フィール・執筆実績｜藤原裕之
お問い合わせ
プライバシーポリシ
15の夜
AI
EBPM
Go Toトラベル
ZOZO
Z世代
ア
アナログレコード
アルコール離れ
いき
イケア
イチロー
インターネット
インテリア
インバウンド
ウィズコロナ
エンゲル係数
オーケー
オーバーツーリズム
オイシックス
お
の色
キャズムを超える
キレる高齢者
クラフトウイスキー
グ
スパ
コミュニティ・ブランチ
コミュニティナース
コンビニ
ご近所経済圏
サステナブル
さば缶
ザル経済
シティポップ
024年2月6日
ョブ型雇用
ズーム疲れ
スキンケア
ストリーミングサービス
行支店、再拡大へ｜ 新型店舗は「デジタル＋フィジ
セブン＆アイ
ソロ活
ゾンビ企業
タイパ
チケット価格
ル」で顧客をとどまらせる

------------------------------

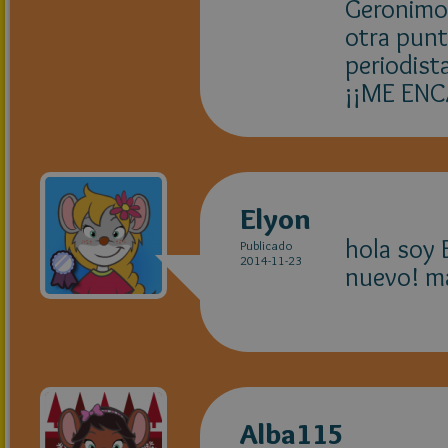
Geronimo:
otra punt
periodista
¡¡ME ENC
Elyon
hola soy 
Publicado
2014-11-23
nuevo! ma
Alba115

------------------------------

● WHAT NEEDS TO BE DONE
In the listing above, find the line with "フィール・執筆実績｜藤原裕之" and the line with "ル」で顧客をとどまらせる". Output those two lines and every line between them, exactly as written.

● ANSWER TO THE PROBLEM
フィール・執筆実績｜藤原裕之
お問い合わせ
プライバシーポリシ
15の夜
AI
EBPM
Go Toトラベル
ZOZO
Z世代
ア
アナログレコード
アルコール離れ
いき
イケア
イチロー
インターネット
インテリア
インバウンド
ウィズコロナ
エンゲル係数
オーケー
オーバーツーリズム
オイシックス
お
の色
キャズムを超える
キレる高齢者
クラフトウイスキー
グ
スパ
コミュニティ・ブランチ
コミュニティナース
コンビニ
ご近所経済圏
サステナブル
さば缶
ザル経済
シティポップ
024年2月6日
ョブ型雇用
ズーム疲れ
スキンケア
ストリーミングサービス
行支店、再拡大へ｜ 新型店舗は「デジタル＋フィジ
セブン＆アイ
ソロ活
ゾンビ企業
タイパ
チケット価格
ル」で顧客をとどまらせる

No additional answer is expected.